§ **PROBLEM DETAILS**: Report each line of the listing below that holds "change".

§ **EXERCISE MATERIALS**:
++++++++++++++++++++
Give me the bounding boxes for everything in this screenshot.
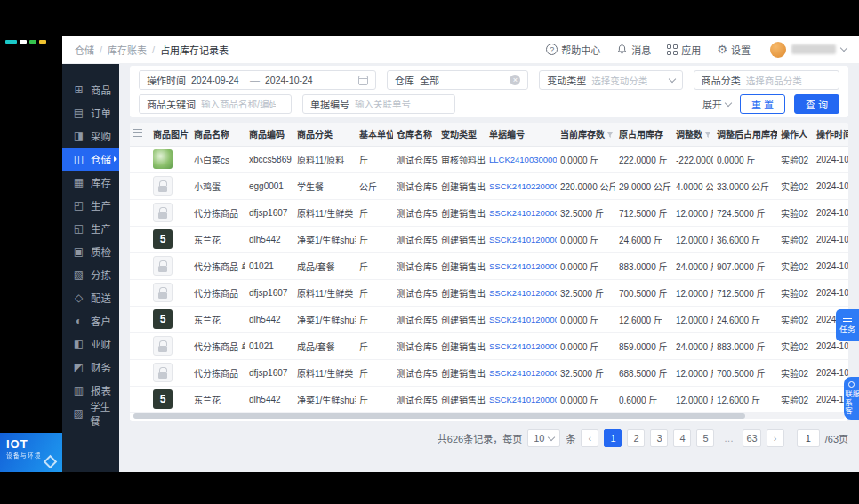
search-button[interactable]: 查 询 bbox=[794, 94, 839, 114]
doc-number-input[interactable] bbox=[355, 99, 430, 109]
date-range-picker[interactable]: 操作时间 — bbox=[139, 70, 376, 90]
product-category: 原料11/生鲜类 bbox=[293, 199, 356, 226]
breadcrumb-item[interactable]: 库存账表 bbox=[108, 43, 147, 57]
sidebar-item[interactable]: ▨ 学生餐 bbox=[62, 402, 119, 425]
clear-icon[interactable]: × bbox=[510, 75, 520, 85]
sidebar-item[interactable]: ⊞ 商品 bbox=[62, 78, 119, 101]
settings-button[interactable]: ⚙ 设置 bbox=[717, 43, 751, 57]
task-widget[interactable]: 任务 bbox=[836, 309, 859, 341]
table-row[interactable]: 代分拣商品-单位换算 01021 成品/套餐 斤 测试仓库5 创建销售出库 SS… bbox=[130, 332, 848, 359]
sidebar-item[interactable]: ◱ 生产 bbox=[62, 217, 119, 240]
orig-occupied-stock: 12.6000 斤 bbox=[615, 306, 672, 332]
filter-funnel-icon[interactable] bbox=[704, 132, 711, 139]
gear-icon: ⚙ bbox=[717, 44, 727, 55]
doc-number-link[interactable]: SSCK24101200002 bbox=[489, 341, 557, 351]
date-to-input[interactable] bbox=[265, 75, 318, 85]
product-image-text: 5 bbox=[160, 313, 166, 325]
change-type: 创建销售出库 bbox=[438, 332, 486, 359]
page-button[interactable]: 5 bbox=[696, 429, 714, 447]
filter-funnel-icon[interactable] bbox=[606, 132, 614, 139]
category-select[interactable]: 商品分类 选择商品分类 bbox=[694, 70, 839, 90]
doc-number-link[interactable]: SSCK24101200004 bbox=[489, 208, 557, 218]
apps-grid-icon bbox=[667, 44, 678, 55]
col-settings[interactable] bbox=[130, 123, 149, 146]
page-jump-input[interactable] bbox=[797, 429, 820, 447]
page-button[interactable]: 3 bbox=[650, 429, 668, 447]
messages-button[interactable]: 消息 bbox=[616, 43, 651, 57]
sidebar-item[interactable]: ◐ 客户 bbox=[62, 309, 119, 332]
orig-occupied-stock: 222.0000 斤 bbox=[615, 146, 672, 172]
sidebar-item[interactable]: ▣ 质检 bbox=[62, 240, 119, 263]
next-page-button[interactable]: › bbox=[767, 429, 784, 447]
help-center-label: 帮助中心 bbox=[561, 43, 600, 57]
page-button[interactable]: 63 bbox=[743, 429, 760, 447]
sidebar-item[interactable]: ◰ 生产 bbox=[62, 194, 119, 217]
calendar-icon bbox=[358, 76, 368, 85]
doc-number-link[interactable]: SSCK24101200003 bbox=[489, 288, 557, 298]
table-row[interactable]: 5 东兰花 dlh5442 净菜1/生鲜shu菜类... 斤 测试仓库5 创建销… bbox=[130, 226, 848, 252]
sidebar-item[interactable]: ▤ 订单 bbox=[62, 101, 119, 124]
sidebar-item[interactable]: ▧ 分拣 bbox=[62, 263, 119, 286]
keyword-input[interactable] bbox=[201, 99, 276, 109]
horizontal-scrollbar[interactable] bbox=[133, 413, 845, 419]
current-stock: 0.0000 斤 bbox=[557, 146, 615, 172]
table-row[interactable]: 小白菜cs xbccs5869 原料11/原料 斤 测试仓库5 审核领料出库 L… bbox=[130, 146, 848, 172]
sidebar: ⊞ 商品 ▤ 订单 ◨ 采购 ◫ 仓储 ▦ 库存 bbox=[62, 64, 119, 472]
sidebar-item[interactable]: ◨ 采购 bbox=[62, 124, 119, 148]
base-unit: 斤 bbox=[356, 306, 393, 332]
doc-number-link[interactable]: SSCK24101200001 bbox=[489, 395, 557, 404]
page-button[interactable]: 2 bbox=[627, 429, 645, 447]
col-warehouse: 仓库名称 bbox=[393, 123, 438, 146]
pagination: 共626条记录，每页 10 条 ‹ 1 2 3 4 5 … 63 › /63页 bbox=[130, 428, 848, 448]
table-row[interactable]: 5 东兰花 dlh5442 净菜1/生鲜shu菜类... 斤 测试仓库5 创建销… bbox=[130, 306, 848, 332]
product-code: dlh5442 bbox=[245, 306, 293, 332]
doc-number-field[interactable]: 单据编号 bbox=[302, 94, 455, 114]
customer-service-widget[interactable]: 联系客服 bbox=[844, 377, 859, 420]
apps-button[interactable]: 应用 bbox=[667, 43, 701, 57]
adjust-qty: 12.0000 斤 bbox=[672, 199, 713, 226]
apps-label: 应用 bbox=[681, 43, 701, 57]
user-menu[interactable] bbox=[770, 42, 847, 58]
table-row[interactable]: 小鸡蛋 egg0001 学生餐 公斤 测试仓库5 创建销售出库 SSCK2410… bbox=[130, 172, 848, 199]
current-stock: 32.5000 斤 bbox=[557, 359, 615, 386]
table-row[interactable]: 代分拣商品 dfjsp1607 原料11/生鲜类 斤 测试仓库5 创建销售出库 … bbox=[130, 199, 848, 226]
doc-number-link[interactable]: SSCK24101200003 bbox=[489, 235, 557, 244]
page-button[interactable]: … bbox=[719, 429, 737, 447]
keyword-field[interactable]: 商品关键词 bbox=[139, 94, 292, 114]
page-button[interactable]: 4 bbox=[673, 429, 691, 447]
sidebar-item-icon: ◱ bbox=[73, 222, 84, 235]
expand-toggle[interactable]: 展开 bbox=[702, 97, 731, 111]
date-from-input[interactable] bbox=[191, 75, 245, 85]
doc-number-link[interactable]: SSCK24101200003 bbox=[489, 261, 557, 271]
operator: 实验02 bbox=[777, 252, 813, 279]
adjust-qty: 24.0000 斤 bbox=[672, 252, 713, 279]
sidebar-item[interactable]: ◫ 仓储 bbox=[62, 148, 119, 171]
logo-dash-green bbox=[29, 40, 36, 44]
sidebar-item[interactable]: ◇ 配送 bbox=[62, 286, 119, 309]
change-type-select[interactable]: 变动类型 选择变动分类 bbox=[539, 70, 682, 90]
reset-button[interactable]: 重 置 bbox=[740, 94, 785, 114]
help-center-button[interactable]: ? 帮助中心 bbox=[546, 43, 600, 57]
scrollbar-thumb[interactable] bbox=[133, 413, 745, 419]
column-settings-icon[interactable] bbox=[133, 129, 142, 137]
table-row[interactable]: 5 东兰花 dlh5442 净菜1/生鲜shu菜类... 斤 测试仓库5 创建销… bbox=[130, 386, 848, 412]
doc-number-link[interactable]: SSCK24102200001 bbox=[489, 181, 557, 191]
row-leading-cell bbox=[130, 172, 149, 199]
table-row[interactable]: 代分拣商品-单位换算 01021 成品/套餐 斤 测试仓库5 创建销售出库 SS… bbox=[130, 252, 848, 279]
sidebar-item[interactable]: ▦ 库存 bbox=[62, 171, 119, 194]
page-size-select[interactable]: 10 bbox=[527, 429, 560, 447]
page-jump-suffix: /63页 bbox=[825, 431, 848, 445]
page-button[interactable]: 1 bbox=[604, 429, 622, 447]
doc-number-link[interactable]: LLCK24100300001 bbox=[489, 155, 557, 164]
sidebar-item[interactable]: ◩ 财务 bbox=[62, 356, 119, 379]
warehouse-select[interactable]: 仓库 全部 × bbox=[387, 70, 528, 90]
sidebar-item-label: 学生餐 bbox=[90, 399, 119, 428]
orig-occupied-stock: 688.5000 斤 bbox=[615, 359, 672, 386]
breadcrumb-item[interactable]: 仓储 bbox=[75, 43, 94, 57]
prev-page-button[interactable]: ‹ bbox=[581, 429, 598, 447]
table-row[interactable]: 代分拣商品 dfjsp1607 原料11/生鲜类 斤 测试仓库5 创建销售出库 … bbox=[130, 359, 848, 386]
table-row[interactable]: 代分拣商品 dfjsp1607 原料11/生鲜类 斤 测试仓库5 创建销售出库 … bbox=[130, 279, 848, 306]
doc-number-link[interactable]: SSCK24101200002 bbox=[489, 315, 557, 324]
sidebar-item[interactable]: ◧ 业财 bbox=[62, 332, 119, 356]
doc-number-link[interactable]: SSCK24101200002 bbox=[489, 368, 557, 378]
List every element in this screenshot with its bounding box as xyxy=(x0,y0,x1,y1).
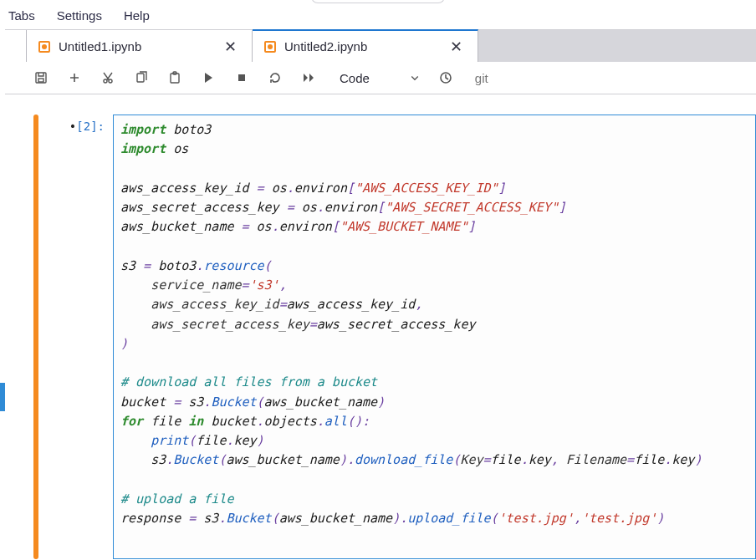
chevron-down-icon xyxy=(410,71,420,85)
menu-help[interactable]: Help xyxy=(124,8,150,23)
run-button[interactable] xyxy=(201,70,216,85)
paste-button[interactable] xyxy=(167,70,182,85)
save-button[interactable] xyxy=(33,70,49,85)
prompt-text: [2]: xyxy=(76,120,105,133)
restart-button[interactable] xyxy=(268,70,283,85)
celltype-select[interactable]: Code xyxy=(340,71,420,85)
svg-rect-1 xyxy=(38,79,43,82)
menu-bar: Tabs Settings Help xyxy=(0,3,756,29)
notebook-toolbar: Code git xyxy=(5,62,756,94)
git-label[interactable]: git xyxy=(475,71,488,85)
notebook-icon xyxy=(264,41,276,53)
svg-rect-0 xyxy=(36,73,46,83)
copy-button[interactable] xyxy=(134,70,149,85)
code-content[interactable]: import boto3 import os aws_access_key_id… xyxy=(120,120,747,528)
cell-prompt: •[2]: xyxy=(67,115,113,559)
run-all-button[interactable] xyxy=(301,70,316,85)
menu-settings[interactable]: Settings xyxy=(57,8,102,23)
add-cell-button[interactable] xyxy=(67,70,82,85)
stop-button[interactable] xyxy=(234,70,249,85)
notebook-workspace: •[2]: import boto3 import os aws_access_… xyxy=(5,94,756,559)
notebook-icon xyxy=(38,41,50,53)
menu-tabs[interactable]: Tabs xyxy=(8,8,35,23)
kernel-status-icon[interactable] xyxy=(438,70,453,85)
window-chrome xyxy=(0,0,756,3)
chrome-dip xyxy=(311,0,445,3)
svg-rect-7 xyxy=(238,74,245,81)
tab-untitled2[interactable]: Untitled2.ipynb ✕ xyxy=(253,29,478,62)
cell-exec-marker xyxy=(33,115,38,559)
left-side-marker xyxy=(0,383,5,411)
code-cell[interactable]: •[2]: import boto3 import os aws_access_… xyxy=(33,115,756,559)
editor-frame: Untitled1.ipynb ✕ Untitled2.ipynb ✕ xyxy=(5,29,756,559)
code-editor[interactable]: import boto3 import os aws_access_key_id… xyxy=(113,115,756,559)
close-icon[interactable]: ✕ xyxy=(221,38,240,56)
tab-title: Untitled2.ipynb xyxy=(284,39,438,53)
tab-strip: Untitled1.ipynb ✕ Untitled2.ipynb ✕ xyxy=(5,30,756,62)
tab-untitled1[interactable]: Untitled1.ipynb ✕ xyxy=(27,30,253,62)
close-icon[interactable]: ✕ xyxy=(447,38,466,56)
svg-rect-4 xyxy=(137,74,144,82)
tab-title: Untitled1.ipynb xyxy=(59,39,212,53)
tab-gutter xyxy=(5,30,27,62)
cut-button[interactable] xyxy=(100,70,115,85)
celltype-label: Code xyxy=(340,71,370,85)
++++++++++++++++++++
§ **ANSWER SPACE**:
change-type: 创建销售出库 bbox=[438, 332, 486, 359]
change-type-select[interactable]: 变动类型 选择变动分类 bbox=[539, 70, 682, 90]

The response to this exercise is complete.